Records contained in a dataset
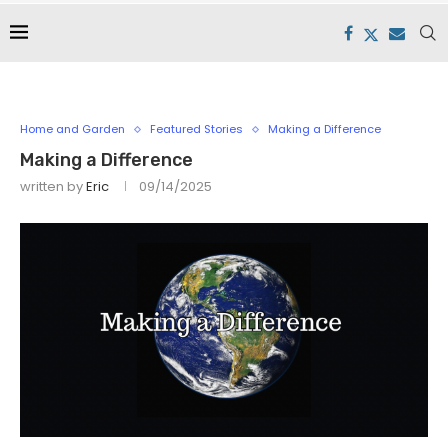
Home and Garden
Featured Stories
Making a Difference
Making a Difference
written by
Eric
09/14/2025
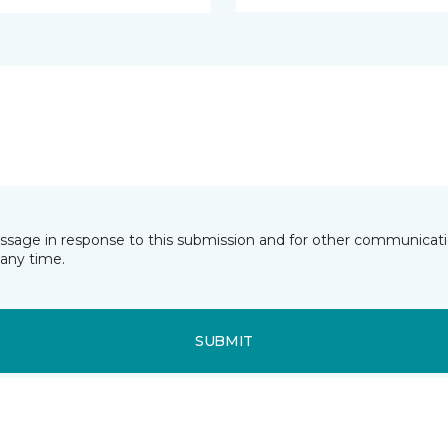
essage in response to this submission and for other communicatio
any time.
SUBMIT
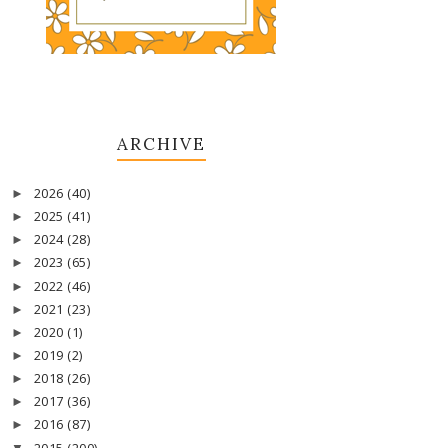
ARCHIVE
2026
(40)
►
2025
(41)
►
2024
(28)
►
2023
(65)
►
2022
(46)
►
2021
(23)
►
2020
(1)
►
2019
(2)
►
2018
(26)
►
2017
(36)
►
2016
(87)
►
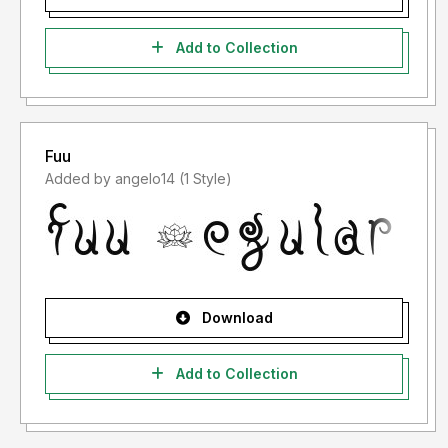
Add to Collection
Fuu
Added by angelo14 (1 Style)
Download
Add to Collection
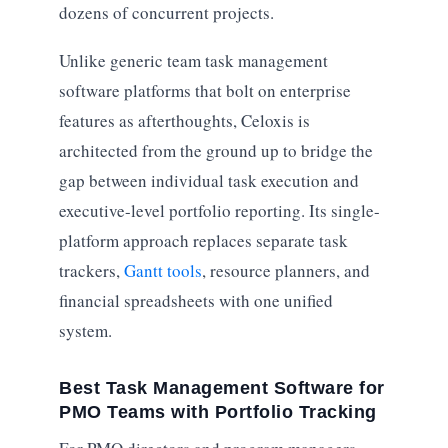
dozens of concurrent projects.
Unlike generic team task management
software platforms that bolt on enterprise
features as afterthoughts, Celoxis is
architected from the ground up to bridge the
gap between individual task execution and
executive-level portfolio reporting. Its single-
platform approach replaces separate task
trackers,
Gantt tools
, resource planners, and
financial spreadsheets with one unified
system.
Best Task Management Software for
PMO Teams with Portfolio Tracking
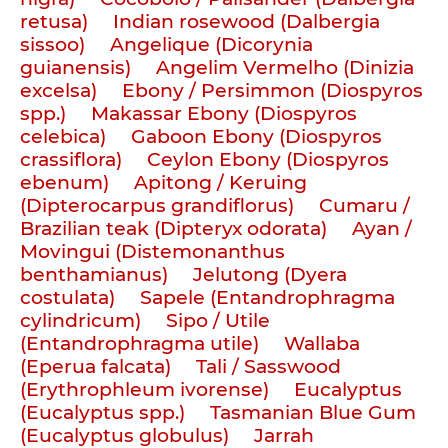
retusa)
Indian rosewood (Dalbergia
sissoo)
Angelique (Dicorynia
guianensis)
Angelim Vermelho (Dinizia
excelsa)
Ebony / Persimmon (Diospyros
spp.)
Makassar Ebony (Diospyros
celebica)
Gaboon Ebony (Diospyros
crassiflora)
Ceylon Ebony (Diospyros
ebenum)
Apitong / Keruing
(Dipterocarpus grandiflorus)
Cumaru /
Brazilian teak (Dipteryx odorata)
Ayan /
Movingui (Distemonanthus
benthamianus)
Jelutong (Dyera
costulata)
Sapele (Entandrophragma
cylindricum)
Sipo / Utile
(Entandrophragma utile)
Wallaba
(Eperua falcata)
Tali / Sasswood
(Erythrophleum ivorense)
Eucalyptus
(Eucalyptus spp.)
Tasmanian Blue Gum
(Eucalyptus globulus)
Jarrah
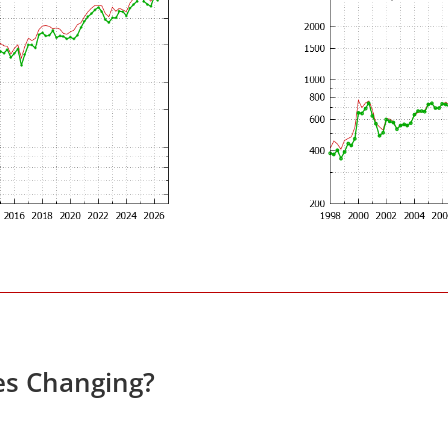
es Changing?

* * *

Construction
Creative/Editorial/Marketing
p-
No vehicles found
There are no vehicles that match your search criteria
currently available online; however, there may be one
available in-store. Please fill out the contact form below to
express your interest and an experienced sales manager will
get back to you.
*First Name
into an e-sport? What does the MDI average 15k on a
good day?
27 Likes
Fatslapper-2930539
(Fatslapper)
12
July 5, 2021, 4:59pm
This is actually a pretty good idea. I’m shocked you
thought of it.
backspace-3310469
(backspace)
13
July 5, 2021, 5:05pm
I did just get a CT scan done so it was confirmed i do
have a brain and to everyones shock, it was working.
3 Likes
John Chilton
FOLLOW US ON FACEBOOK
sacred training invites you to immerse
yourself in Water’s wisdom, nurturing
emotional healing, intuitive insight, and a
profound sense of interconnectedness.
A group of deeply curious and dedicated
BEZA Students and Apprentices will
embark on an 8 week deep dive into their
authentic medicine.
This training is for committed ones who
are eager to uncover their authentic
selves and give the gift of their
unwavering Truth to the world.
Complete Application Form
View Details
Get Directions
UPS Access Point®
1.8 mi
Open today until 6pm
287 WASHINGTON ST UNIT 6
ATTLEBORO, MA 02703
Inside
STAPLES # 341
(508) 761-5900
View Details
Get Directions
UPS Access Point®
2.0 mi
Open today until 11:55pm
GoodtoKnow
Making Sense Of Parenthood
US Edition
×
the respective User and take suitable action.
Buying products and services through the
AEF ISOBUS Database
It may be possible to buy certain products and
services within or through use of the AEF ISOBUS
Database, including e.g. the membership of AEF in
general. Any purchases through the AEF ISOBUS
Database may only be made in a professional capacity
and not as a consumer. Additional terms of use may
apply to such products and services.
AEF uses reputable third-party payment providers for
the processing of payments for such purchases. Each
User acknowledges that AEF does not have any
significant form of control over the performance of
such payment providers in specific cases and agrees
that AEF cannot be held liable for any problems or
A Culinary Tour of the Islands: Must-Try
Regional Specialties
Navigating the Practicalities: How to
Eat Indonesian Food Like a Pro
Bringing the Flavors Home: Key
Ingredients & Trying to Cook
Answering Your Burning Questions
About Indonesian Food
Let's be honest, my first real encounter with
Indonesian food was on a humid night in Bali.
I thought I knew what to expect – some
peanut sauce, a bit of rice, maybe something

__ASSIGNED TASK__
Using the records above, set down exactly the lines from the one with "About Indonesian Food" through the one with "peanut sauce, a bit of rice, maybe something", inclusive, and nothing more.

__TASK SOLUTION__
About Indonesian Food
Let's be honest, my first real encounter with
Indonesian food was on a humid night in Bali.
I thought I knew what to expect – some
peanut sauce, a bit of rice, maybe something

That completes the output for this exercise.